Son of Sanguinius
Last Seen: Today
From: Somewhere in MA
Wow.... I'm surprised that there's still so much stupid going on here. I'm sorry that I never wound up coming back to clear things up, but unfortunately my internet died and I didn't feel like typing long posts on my iPhone because it takes forever and auto correct pwns computer acronyms.
Ok... first off, HTT speed means, for all intents and purposes, absolutely nothing. That bus is so fast anyway that 200MHz or even 500MHz isn't going to matter. Nothing comes close to saturating it. So, looking at absolute HTT speed (the speed the bus runs at, not the reference speeds that the clocks for the CPU and RAM are based off of) as a measure of anything is pointless. It's not going to have any effect at all.
Secondly, and this is something that's been bothring me in a LOT of threads lately, is this talk about CPU's bottlenecking high end GPU's when they didn't bottleneck a lower end GPU. This logic is, well, completely illogical. CPU's don't handel any graphical processing at all. Increasing graphical detal does not increase load on the CPU (by a measurable amount). Therefore, if a CPU can serve up enough data in a game to push 60FPS, it can push out enough data to push 60FPS. It doesn't matter if it's getting 60FPS on a 7200GS or crossfire 4870x2's. The amount of data that the CPU has to process before the GPU can do its thing is the same. CPU overhead increases SLIGHTLY with SLi/crossfire, but not nearly enough to notice in normal gaming situations.
You have to look at the time it takes to render a frame this way: Tf=Tc+Tg, where Tf= total frame time, Tc= time spend computing CPU tasks, and Tg= time spent computing GPU tasks. To get 60FPS (the max you can see, and the max most monitors can display anyway), Tf has to be less than .0167 seconds. Increasing the speed of the CPU reduces Tc, and increasing the speed of the GPU reduces Tg. So, increasing CPU speed does indeed always reduce Tf. However, in almost all modern games, Tc is MINISCULE compared to Tg in pretty much every situation due to the much smaller amount of data that needs to be processed by the CPU. Let's say for example that we start at 60FPS, and that Tc and Tg reduce linearly and directly proportional to GPU and GPU speeds (not true at all, but it illistrates my point). Let's also assume that in this situation, Tc=10% of Tf, and Tg=90% of Tf.

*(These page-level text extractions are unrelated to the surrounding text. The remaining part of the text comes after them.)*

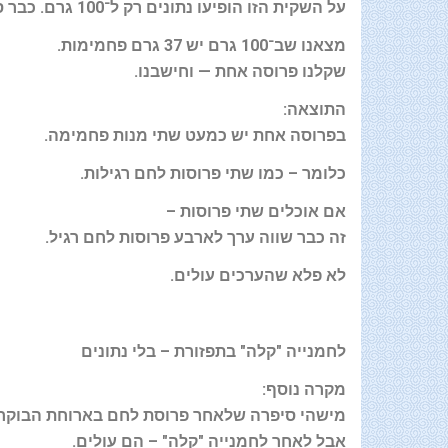
על השקית הזו הופיעו נתונים רק ל־100 גרם. כבר סימן שצריך לבדוק
מצאנו שב־100 גרם יש 37 גרם פחמימות
.
שקלנו פרוסה אחת — וחישבנו
.
התוצאה
:
בפרוסה אחת יש כמעט שתי מנות פחמימה
.
כלומר – כמו שתי פרוסות לחם רגילות
.
אם אוכלים שתי פרוסות
–
זה כבר שווה ערך לארבע פרוסות לחם רגיל
.
לא פלא שהערכים עולים
.
לחמנייה "קלה" בתפזורת – בלי נתונים
מקרה נוסף
:
מישהי סיפרה שלאחר פרוסת לחם בארוחת הבוקר 
אבל לאחר לחמנייה "קלה" – הם עולים
.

This means that initial Tc= .00167, and Tg= .015, if we assume that initial Tf=0167. Now, let's increase the GPU and CPU speeds and see what happens to Tf. If we increase the CPU power by 50%, Tc becomes .000833. If we leave the GPU at the same speed, our net Tf is now .0158 or 63FPS. That's a gain of 3FPS for a 50% increase in CPU performance. Now let's increase GPU speed by 50%, and put CPU speed back to the starting speed. Tg becomes .0075, so Tf becomes .0092, or 109FPS. That's a gain of 49FPS for a 50% increase in GPU speed.
increaseing CPU speed by 50% netted a 3FPS gain, or a 5% increase in FPS over the base value.
increasing GPU speed by 50% netted a 49FPS gain, or an 81% increase in FPS over the base value.
Now, this example has a LOT of assumptions and oversimplifications, but it's actually a pretty acurate model for gaming performance in the majority of games and situations. As you can see, the CPU speed is almost meaningless, as the GPU is by far the limiting factor on the FPS equation.
You see all of these tests these days showing CPU performance in games and the gains between various CPU's. But what do they all ahve in common? They're all run at as low of a resolution and with as few graphical details as possible, because this is the only way to make Tc the limiting factor in the equation and thus see actual, noticable gains between various CPU configurations. Once you actually put the processors into the real world, Tg once again becomes by far the limiting factor in the equation, and so even though your super fast CPU may be 40% better in games than your buddies, it's only 3% better when you play the game because that's all that 40% increase in speed effects the equation by.
Now, on to archectures... yeah, if you're oging to do a CPU comparison, they MUST be of the same architecture. You can't take a quad of one arch and a dual of another, drop out two cores, and directly compare them even if you make the clock speeds the same, because they have different clock per clock performance. And bus speed improvements, such as HTT bus speed increases, are NOT what we mean by architectural improvements, because as I ranted aboev, HTT is already so fast anyway that it doesn't matter. We're talking about the actual time it takes the CPU to process a given instruction, or how many instructions it can process per clock cycle.